(Provided records)
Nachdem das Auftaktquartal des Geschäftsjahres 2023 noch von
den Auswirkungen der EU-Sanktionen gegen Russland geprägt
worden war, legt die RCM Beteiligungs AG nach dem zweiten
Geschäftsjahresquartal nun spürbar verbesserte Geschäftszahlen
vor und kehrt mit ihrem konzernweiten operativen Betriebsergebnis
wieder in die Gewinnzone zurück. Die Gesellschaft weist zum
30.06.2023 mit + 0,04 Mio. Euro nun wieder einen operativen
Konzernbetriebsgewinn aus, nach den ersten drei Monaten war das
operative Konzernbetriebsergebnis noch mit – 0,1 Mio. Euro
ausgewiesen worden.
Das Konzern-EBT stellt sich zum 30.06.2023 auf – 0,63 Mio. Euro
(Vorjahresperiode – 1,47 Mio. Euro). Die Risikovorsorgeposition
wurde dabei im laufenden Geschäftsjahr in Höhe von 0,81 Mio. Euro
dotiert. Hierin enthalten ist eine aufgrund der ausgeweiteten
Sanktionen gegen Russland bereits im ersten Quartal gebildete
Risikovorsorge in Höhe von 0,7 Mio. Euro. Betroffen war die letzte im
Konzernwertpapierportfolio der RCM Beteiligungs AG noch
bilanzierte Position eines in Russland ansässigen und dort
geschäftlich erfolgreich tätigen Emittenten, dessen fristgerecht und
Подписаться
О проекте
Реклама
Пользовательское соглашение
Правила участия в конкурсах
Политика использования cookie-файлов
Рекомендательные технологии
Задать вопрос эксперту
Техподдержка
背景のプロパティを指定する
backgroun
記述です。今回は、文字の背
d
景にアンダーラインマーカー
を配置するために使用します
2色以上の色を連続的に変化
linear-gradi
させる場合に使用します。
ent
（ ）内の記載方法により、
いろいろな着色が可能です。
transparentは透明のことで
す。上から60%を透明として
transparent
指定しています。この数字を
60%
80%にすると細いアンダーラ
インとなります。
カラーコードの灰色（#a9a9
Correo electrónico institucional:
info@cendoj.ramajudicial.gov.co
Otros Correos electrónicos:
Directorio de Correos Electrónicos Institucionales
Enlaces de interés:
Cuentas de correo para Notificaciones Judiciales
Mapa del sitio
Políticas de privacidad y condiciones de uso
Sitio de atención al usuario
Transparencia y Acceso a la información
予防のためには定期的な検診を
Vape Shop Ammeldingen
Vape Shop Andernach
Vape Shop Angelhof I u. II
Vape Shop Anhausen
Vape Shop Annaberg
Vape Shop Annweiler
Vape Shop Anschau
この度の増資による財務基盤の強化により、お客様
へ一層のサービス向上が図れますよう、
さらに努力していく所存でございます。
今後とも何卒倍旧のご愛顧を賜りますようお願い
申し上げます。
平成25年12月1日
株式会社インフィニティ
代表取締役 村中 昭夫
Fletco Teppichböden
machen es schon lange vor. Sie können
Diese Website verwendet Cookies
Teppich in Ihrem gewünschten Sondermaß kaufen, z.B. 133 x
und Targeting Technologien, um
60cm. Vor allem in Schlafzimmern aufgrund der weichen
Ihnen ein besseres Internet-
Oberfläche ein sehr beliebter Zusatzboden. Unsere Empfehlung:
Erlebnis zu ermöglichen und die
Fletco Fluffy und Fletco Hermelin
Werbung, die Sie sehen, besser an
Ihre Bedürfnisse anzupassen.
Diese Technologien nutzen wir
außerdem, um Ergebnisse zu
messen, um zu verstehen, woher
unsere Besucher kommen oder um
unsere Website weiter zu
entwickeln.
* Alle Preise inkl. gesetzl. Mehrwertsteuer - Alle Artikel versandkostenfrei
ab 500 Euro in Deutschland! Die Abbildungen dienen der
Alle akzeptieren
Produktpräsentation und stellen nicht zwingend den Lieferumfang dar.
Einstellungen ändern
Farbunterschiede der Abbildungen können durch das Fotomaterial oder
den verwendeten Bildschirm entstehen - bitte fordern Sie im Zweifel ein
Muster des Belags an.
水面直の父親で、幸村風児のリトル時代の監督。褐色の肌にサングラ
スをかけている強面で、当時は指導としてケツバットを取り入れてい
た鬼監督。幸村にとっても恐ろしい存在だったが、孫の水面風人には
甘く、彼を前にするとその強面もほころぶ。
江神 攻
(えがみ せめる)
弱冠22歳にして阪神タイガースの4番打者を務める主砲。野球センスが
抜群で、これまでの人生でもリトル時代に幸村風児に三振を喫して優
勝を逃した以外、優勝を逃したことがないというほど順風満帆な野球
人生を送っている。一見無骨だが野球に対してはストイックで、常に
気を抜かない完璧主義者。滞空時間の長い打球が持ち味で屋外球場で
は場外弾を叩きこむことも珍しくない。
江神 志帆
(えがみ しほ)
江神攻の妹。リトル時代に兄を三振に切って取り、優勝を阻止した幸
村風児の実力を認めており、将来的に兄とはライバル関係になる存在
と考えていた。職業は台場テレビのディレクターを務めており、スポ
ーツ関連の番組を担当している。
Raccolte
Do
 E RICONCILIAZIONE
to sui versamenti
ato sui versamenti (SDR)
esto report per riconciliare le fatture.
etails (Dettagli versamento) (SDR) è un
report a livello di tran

(Problem description)
The range runs from the line above containing "Vape Shop Annweiler" to the line containing "Alle Artikel versandkostenfrei", inclusive. Restate those lines word for word and no others.

(Response)
Vape Shop Annweiler
Vape Shop Anschau
この度の増資による財務基盤の強化により、お客様
へ一層のサービス向上が図れますよう、
さらに努力していく所存でございます。
今後とも何卒倍旧のご愛顧を賜りますようお願い
申し上げます。
平成25年12月1日
株式会社インフィニティ
代表取締役 村中 昭夫
Fletco Teppichböden
machen es schon lange vor. Sie können
Diese Website verwendet Cookies
Teppich in Ihrem gewünschten Sondermaß kaufen, z.B. 133 x
und Targeting Technologien, um
60cm. Vor allem in Schlafzimmern aufgrund der weichen
Ihnen ein besseres Internet-
Oberfläche ein sehr beliebter Zusatzboden. Unsere Empfehlung:
Erlebnis zu ermöglichen und die
Fletco Fluffy und Fletco Hermelin
Werbung, die Sie sehen, besser an
Ihre Bedürfnisse anzupassen.
Diese Technologien nutzen wir
außerdem, um Ergebnisse zu
messen, um zu verstehen, woher
unsere Besucher kommen oder um
unsere Website weiter zu
entwickeln.
* Alle Preise inkl. gesetzl. Mehrwertsteuer - Alle Artikel versandkostenfrei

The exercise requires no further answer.